Most television commercials leave you: (a) talking back to the TV and (b) wondering about the general level of intelligence of your fellow citizens. This, of course, is not news. But it does at least provide fodder for columnists like me, engaged as we are in relentless weekly searches for fun things to skewer.

My favorite ad of the summer so far is the one where the two burly next-door neighbors meet in a face-off on the front sidewalk, about 20 feet apart. One burly dude is packing a bottle of RoundUp weed-killer, the other is burdened with the inferior spray herbicide from Acme. At each burly dude’s feet is one medium-sized weed, growing through a crack in the sidewalk.
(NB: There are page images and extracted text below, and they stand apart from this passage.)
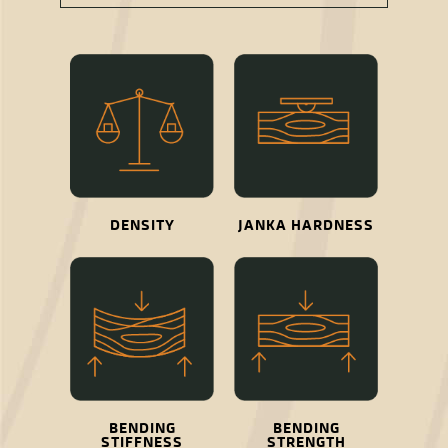
DENSITY
JANKA HARDNESS
BENDING
BENDING
STIFFNESS
STRENGTH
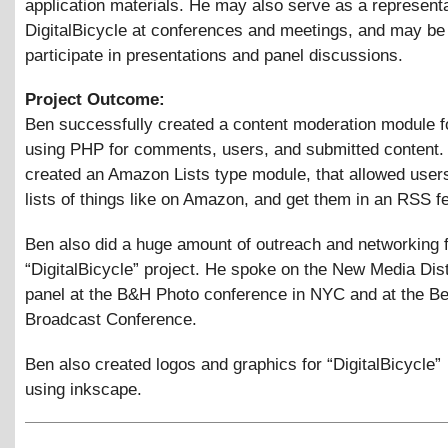
application materials. He may also serve as a representa
DigitalBicycle at conferences and meetings, and may be
participate in presentations and panel discussions.
Project Outcome:
Ben successfully created a content moderation module f
using PHP for comments, users, and submitted content.
created an Amazon Lists type module, that allowed users
lists of things like on Amazon, and get them in an RSS f
Ben also did a huge amount of outreach and networking f
“DigitalBicycle” project. He spoke on the New Media Dist
panel at the B&H Photo conference in NYC and at the B
Broadcast Conference.
Ben also created logos and graphics for “DigitalBicycle”
using inkscape.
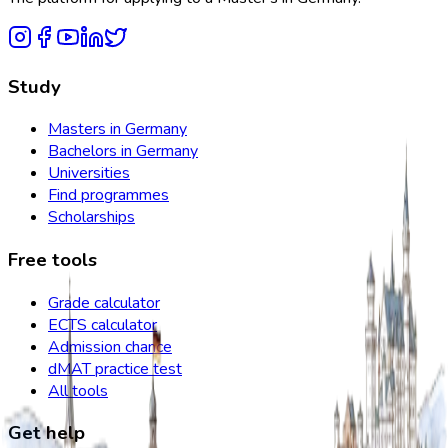
Study
Masters in Germany
Bachelors in Germany
Universities
Find programmes
Scholarships
Free tools
Grade calculator
ECTS calculator
Admission chance
dMAT practice test
All tools
Get help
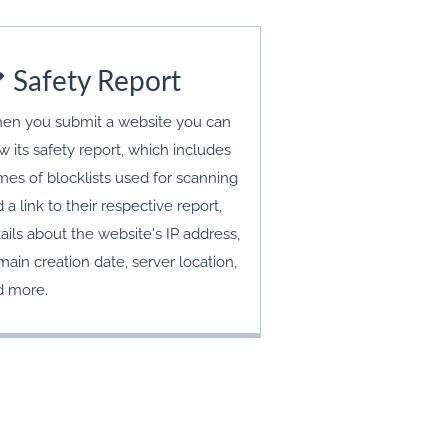
Safety Report
en you submit a website you can
w its safety report, which includes
es of blocklists used for scanning
 a link to their respective report,
ails about the website's IP address,
ain creation date, server location,
d more.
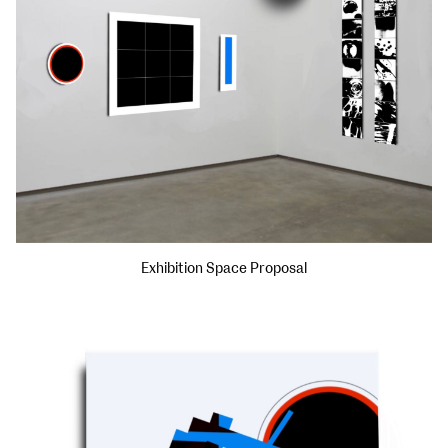
Exhibition Space Proposal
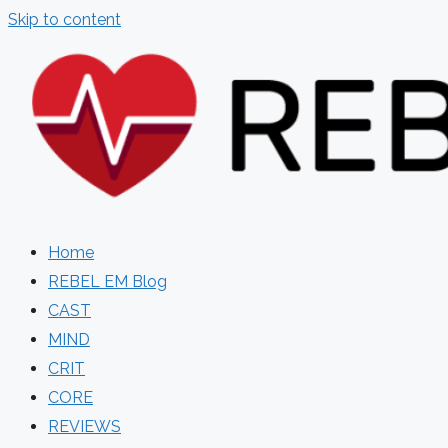
Skip to content
Home
REBEL EM Blog
CAST
MIND
CRIT
CORE
REVIEWS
As the frenzied, vigilante music builds to its melodramatic climax, each burly dude blasts his target, and—no surprise here—the RoundUp blastee dies a quicker, more shrivelly, perhaps even agonizing death in just a few hours.
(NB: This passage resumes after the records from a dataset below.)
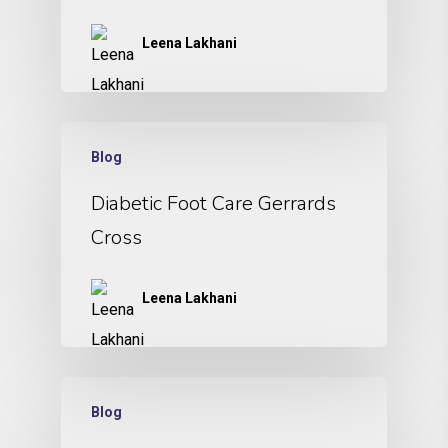
Leena Lakhani
Blog
Diabetic Foot Care Gerrards
Cross
Leena Lakhani
Blog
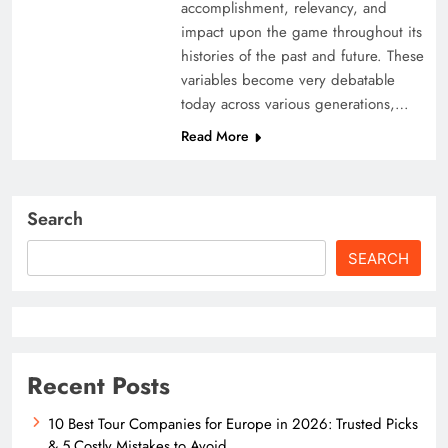
accomplishment, relevancy, and
impact upon the game throughout its
histories of the past and future. These
variables become very debatable
today across various generations,…
Read More
Search
SEARCH
Recent Posts
10 Best Tour Companies for Europe in 2026: Trusted Picks
& 5 Costly Mistakes to Avoid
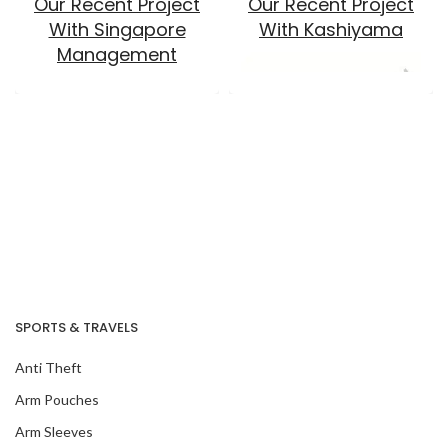
Our Recent Project
Our Recent Project
With Singapore
With Kashiyama
Management
University
Our Recent Project
SPORTS & TRAVELS
With ACAPacific
Anti Theft
Arm Pouches
Our Recent Project
Arm Sleeves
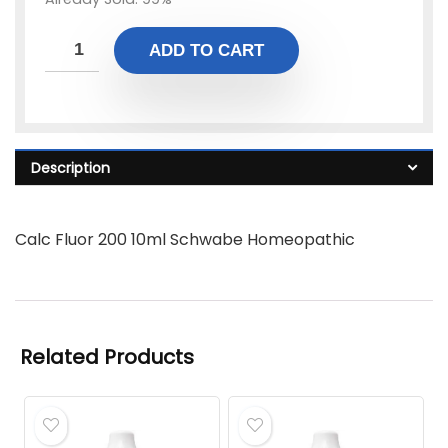
ADD TO CART
Description
Calc Fluor 200 10ml Schwabe Homeopathic
Related Products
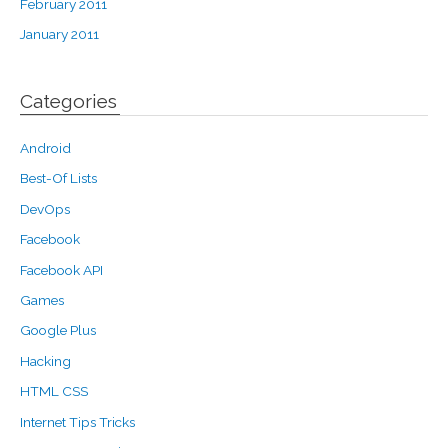
February 2011
January 2011
Categories
Android
Best-Of Lists
DevOps
Facebook
Facebook API
Games
Google Plus
Hacking
HTML CSS
Internet Tips Tricks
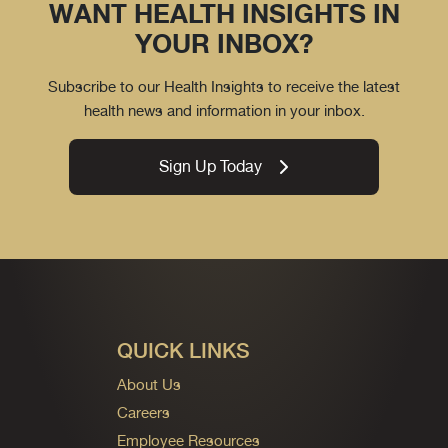
WANT HEALTH INSIGHTS IN
YOUR INBOX?
Subscribe to our Health Insights to receive the latest
health news and information in your inbox.
Sign Up Today
QUICK LINKS
About Us
Careers
Employee Resources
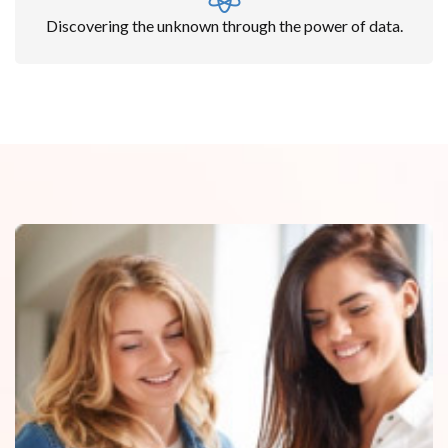
Discovering the unknown through the power of data.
Now, sure, these two slobs can’t be expected to act like Mensa candidates here, since, after all, they are paid lackeys pushing domestic poison, and as such, are slaves to the director and scriptwriters. That’s fine and understood. The image that assails my mind is that of the millions of wanna-be macho slobs out there in TV land who see this ad and think, “Aha! The virile new way to kill weeds! I’ll pick up some RoundUp on my next trip to Big Mart and kill all weeds from this day on with a barrage of deadly squirting!” These gents predictably let those thoughts slide into fantasies of weed-free sidewalks, inspiring lusty pool parties among tank-topped coeds.

One wonders if any of these RoundUp guys would, just for a minute, interrupt his psychotic musings to consider the possibility that, instead of showering his dastardly weed with a spray of corporate slime that does its job in hundreds of minutes, he might instead get up off the sofa (a bit of a struggle, considering the tenacious sinkhole that his body has crushed into the cushions), walk out to the sidewalk, and assume a standing position directly above the weed. Then, bending at the waist, comfortably flexing his knees so as to not strain the muscles of the lower back, he would grip the offending weed at its vulnerable, leafy base with the first three fingers of his dominant hand. At this crucial point comes the moment of truth: pulling upward with a firm, steady motion, he would completely uproot the offending flora, instantly rendering it lame, harmless fodder destined for the nearest trash container. And in approximately one one-trillionth of the time it would take the RoundUp to do its job.

Of course, “pulling” the weed, as it used to be called, would involve actually touching the plant itself, and, I don’t know, that just may be an extremely uncool thing to do here in the new millennium.